The Voronoi computation (voronoi.py):

Converts coordinates to float64 (since BNG grid refs are integers)
Deduplicates points, keeping one per (coordinate, postcode) pair. When multiple postcodes share the same coordinate (e.g. a block of flats straddling a postcode boundary), each postcode gets its own point with a tiny 0.01m jitter so Voronoi can distinguish them
Adds 4 dummy points far outside the real points (10x the spatial extent). This guarantees every real point gets a bounded Voronoi region (otherwise edge points get infinite regions) and also prevents collinearity from crashing scipy
Runs scipy.spatial.Voronoi on all points
For each real point's Voronoi cell, constructs the polygon from the Voronoi vertices, clips to the boundary, groups by postcode
Unions per-postcode fragments

The effect: every unclaimed patch of OA gets assigned to the nearest postcode by straight-line distance (Voronoi tessellation is exactly the set of all points nearest to each generator).

Stage C: Combine

Each postcode gets its INSPIRE-claimed polygon (if any) plus its Voronoi share (if any). These are unioned together, validated, and stripped of any non-polygonal geometry debris from make_valid.
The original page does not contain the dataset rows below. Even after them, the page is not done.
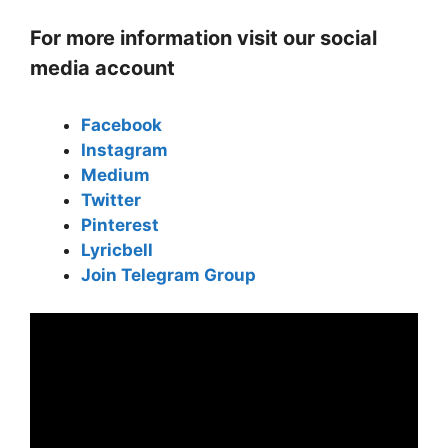
For more information visit our social
media account
Facebook
Instagram
Medium
Twitter
Pinterest
Lyricbell
Join Telegram Group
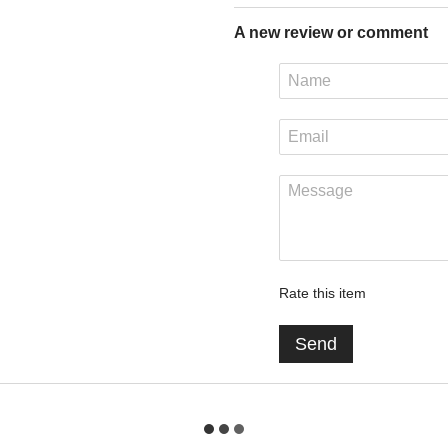
A new review or comment
Rate this item
Send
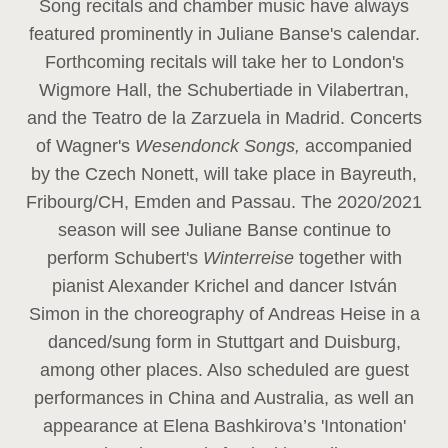
Song recitals and chamber music have always
featured prominently in Juliane Banse's calendar.
Forthcoming recitals will take her to London's
Wigmore Hall, the Schubertiade in Vilabertran,
and the Teatro de la Zarzuela in Madrid. Concerts
of Wagner's
Wesendonck Songs,
accompanied
by the Czech Nonett, will take place in Bayreuth,
Fribourg/CH, Emden and Passau. The 2020/2021
season will see Juliane Banse continue to
perform Schubert's
Winterreise
together with
pianist Alexander Krichel and dancer István
Simon in the choreography of Andreas Heise in a
danced/sung form in Stuttgart and Duisburg,
among other places. Also scheduled are guest
performances in China and Australia, as well an
appearance at Elena Bashkirova’s 'Intonation'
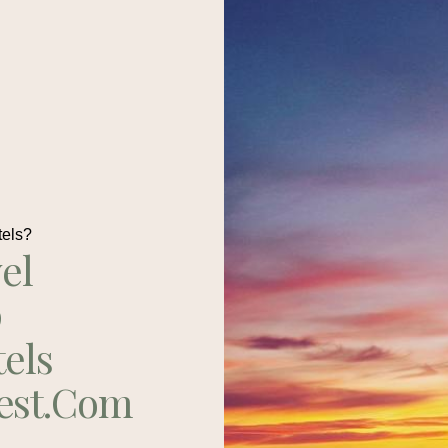
tels?
el
p
tels
est.com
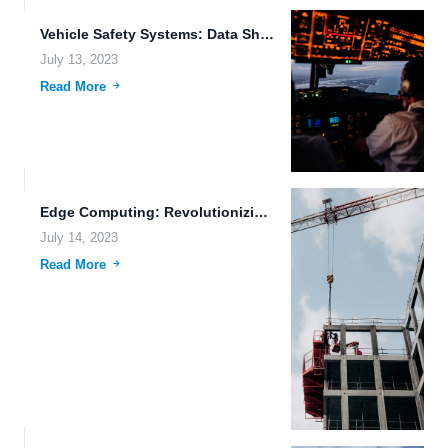
Vehicle Safety Systems: Data Sharing Permissions and Options for Unmanned...
July 13, 2023
Read More
Edge Computing: Revolutionizing Data Processing at the Edge of the...
July 14, 2023
Read More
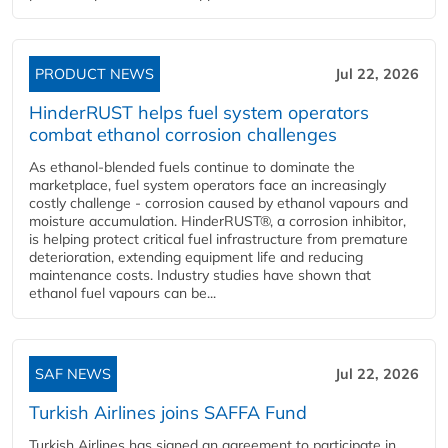
PRODUCT NEWS
Jul 22, 2026
HinderRUST helps fuel system operators
combat ethanol corrosion challenges
As ethanol-blended fuels continue to dominate the
marketplace, fuel system operators face an increasingly
costly challenge - corrosion caused by ethanol vapours and
moisture accumulation. HinderRUST®, a corrosion inhibitor,
is helping protect critical fuel infrastructure from premature
deterioration, extending equipment life and reducing
maintenance costs. Industry studies have shown that
ethanol fuel vapours can be...
SAF NEWS
Jul 22, 2026
Turkish Airlines joins SAFFA Fund
Turkish Airlines has signed an agreement to participate in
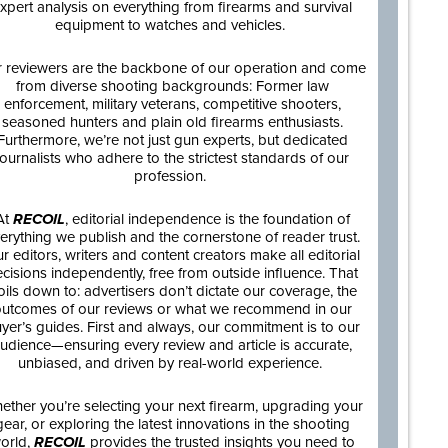
xpert analysis on everything from firearms and survival
equipment to watches and vehicles.
 reviewers are the backbone of our operation and come
from diverse shooting backgrounds: Former law
enforcement, military veterans, competitive shooters,
seasoned hunters and plain old firearms enthusiasts.
Furthermore, we’re not just gun experts, but dedicated
journalists who adhere to the strictest standards of our
profession.
At
RECOIL
, editorial independence is the foundation of
erything we publish and the cornerstone of reader trust.
r editors, writers and content creators make all editorial
cisions independently, free from outside influence. That
oils down to: advertisers don’t dictate our coverage, the
utcomes of our reviews or what we recommend in our
yer’s guides. First and always, our commitment is to our
udience—ensuring every review and article is accurate,
unbiased, and driven by real-world experience.
ether you’re selecting your next firearm, upgrading your
gear, or exploring the latest innovations in the shooting
orld,
RECOIL
provides the trusted insights you need to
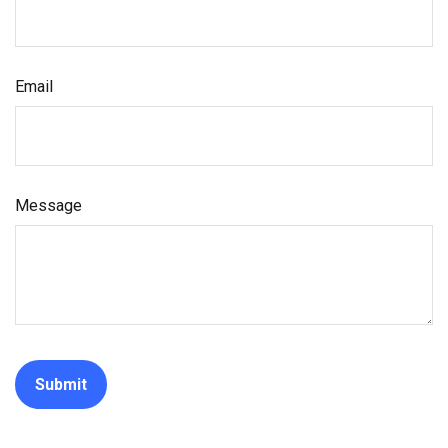
Email
Message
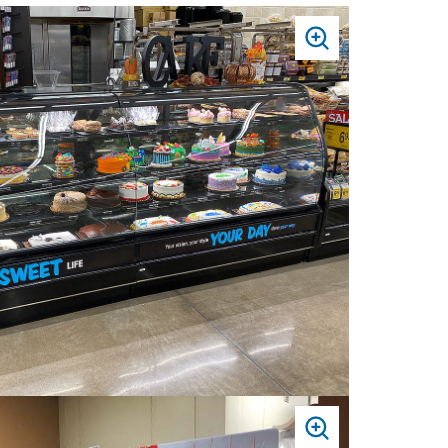
PRESS
TO
ZOOM
PRESS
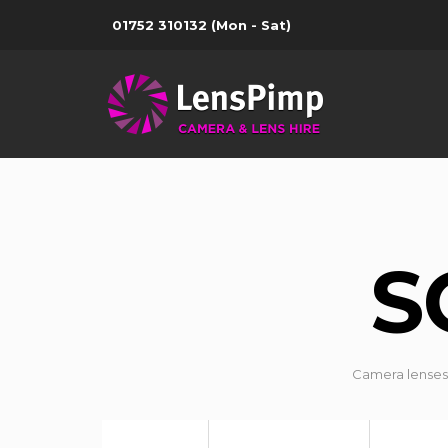
01752 310132
(Mon - Sat)
S
Camera lenses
The output of process_oa is list[(postcode, polygon)] — the per-OA fragments. A single postcode that spans two OAs produces two separate fragments (one from each OA's processing).

Phase 4: Merging and writing

Fragment merging (output.py:merge_fragments): Groups all fragments by postcode, unions them. If the result is a MultiPolygon (meaning the postcode has disconnected pieces — either from spanning OAs with a gap, or algorithm artifacts), applies a 1m buffer-then-unbuffer to close tiny gaps from floating-point mismatches at OA boundary edges. If still a MultiPolygon after that, keeps only the largest polygon — postcodes are contiguous delivery routes, so detached fragments are artifacts.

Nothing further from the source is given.